__The task__. Would you transcribe the records below from the line with "cuando las ventas" to the line with "ラビット歯科 川越訪問歯科", ends included, exactly and with nothing more, leaving the pictures out?

Start of Given data

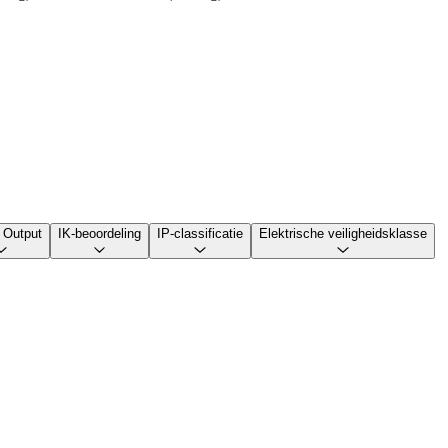
 Output
IK-beoordeling
IP-classificatie
Elektrische veiligheidsklasse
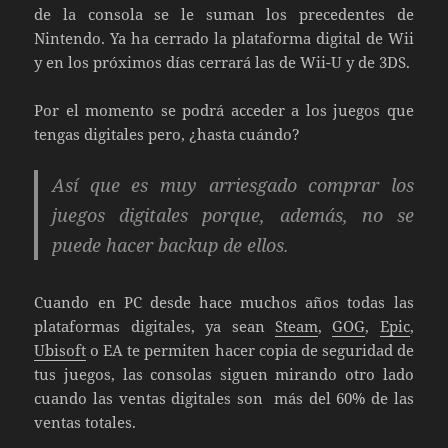
de la consola se le suman los precedentes de
Nintendo. Ya ha cerrado la plataforma digital de Wii
y en los próximos días cerrará las de Wii-U y de 3DS.
Por el momento se podrá acceder a los juegos que
tengas digitales pero, ¿hasta cuándo?
Así que es muy arriesgado comprar los
juegos digitales porque, además, no se
puede hacer backup de ellos.
Cuando en PC desde hace muchos años todas las
plataformas digitales, ya sean
Steam
,
GOG
,
Epic
,
Ubisoft
o EA te permiten hacer copia de seguridad de
tus juegos, las consolas siguen mirando otro lado
cuando las ventas digitales son más del 60% de las
ventas totales.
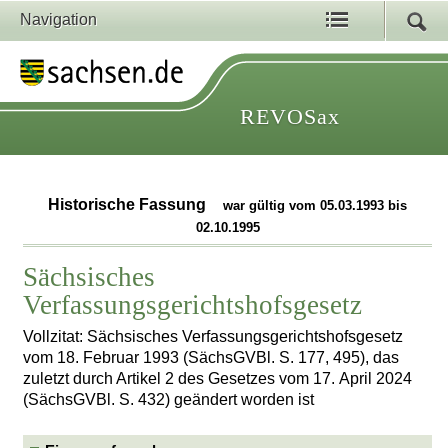
Navigation
REVOSax
Historische Fassung
war gültig vom 05.03.1993 bis
02.10.1995
Sächsisches
Verfassungsgerichtshofsgesetz
Vollzitat: Sächsisches Verfassungsgerichtshofsgesetz
vom 18. Februar 1993 (SächsGVBl. S. 177, 495), das
zuletzt durch Artikel 2 des Gesetzes vom 17. April 2024
(SächsGVBl. S. 432) geändert worden ist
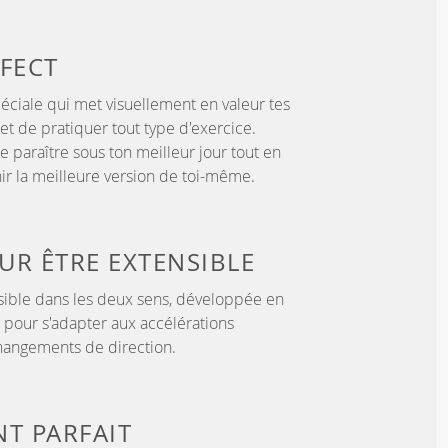
FECT
éciale qui met visuellement en valeur tes
t de pratiquer tout type d'exercice.
e paraître sous ton meilleur jour tout en
nir la meilleure version de toi-même.
OUR
ÊTRE EXTENSIBLE
sible dans les deux sens, développée en
 pour s'adapter aux accélérations
hangements de direction.
NT
PARFAIT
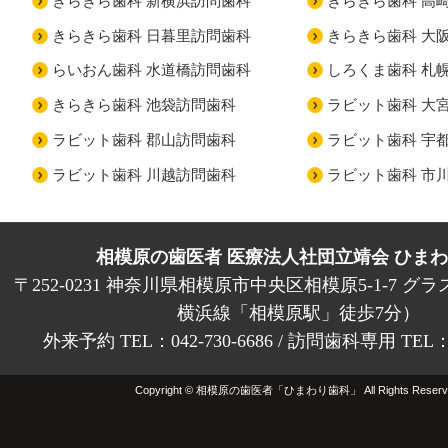
きらきら歯科 新横浜訪問歯科
きらきら歯科 高
きらきら歯科 日暮里訪問歯科
きらきら歯科 大
らいおん歯科 水道橋訪問歯科
しろくま歯科 札
きらきら歯科 池袋訪問歯科
ラビット歯科 大
ラビット歯科 郡山訪問歯科
ラビット歯科 宇
ラビット歯科 川越訪問歯科
ラビット歯科 市
相模原の歯医者 医療法人社団立靖会 ひま
〒252-0231 神奈川県相模原市中央区相模原5-1-7 グラ
横浜線「相模原駅」徒歩7分）
外来予約 TEL：042-730-6686 / 訪問歯科専用 TEL：01
Copyright © 相模原の歯医者「ひまわり歯科」 All Rights Reserv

End of Given data

__Exercise result__.
cuando las ventas digitales son más del 60% de las
ventas totales.
Navigation
REVOSax
Historische Fassung
war gültig vom 05.03.1993 bis
02.10.1995
Sächsisches
Verfassungsgerichtshofsgesetz
Vollzitat: Sächsisches Verfassungsgerichtshofsgesetz
vom 18. Februar 1993 (SächsGVBl. S. 177, 495), das
zuletzt durch Artikel 2 des Gesetzes vom 17. April 2024
(SächsGVBl. S. 432) geändert worden ist
FECT
éciale qui met visuellement en valeur tes
t de pratiquer tout type d'exercice.
e paraître sous ton meilleur jour tout en
nir la meilleure version de toi-même.
OUR
ÊTRE EXTENSIBLE
sible dans les deux sens, développée en
 pour s'adapter aux accélérations
hangements de direction.
NT
PARFAIT
きらきら歯科 新横浜訪問歯科
きらきら歯科 高
きらきら歯科 日暮里訪問歯科
きらきら歯科 大
らいおん歯科 水道橋訪問歯科
しろくま歯科 札
きらきら歯科 池袋訪問歯科
ラビット歯科 大
ラビット歯科 郡山訪問歯科
ラビット歯科 宇
ラビット歯科 川越訪問歯科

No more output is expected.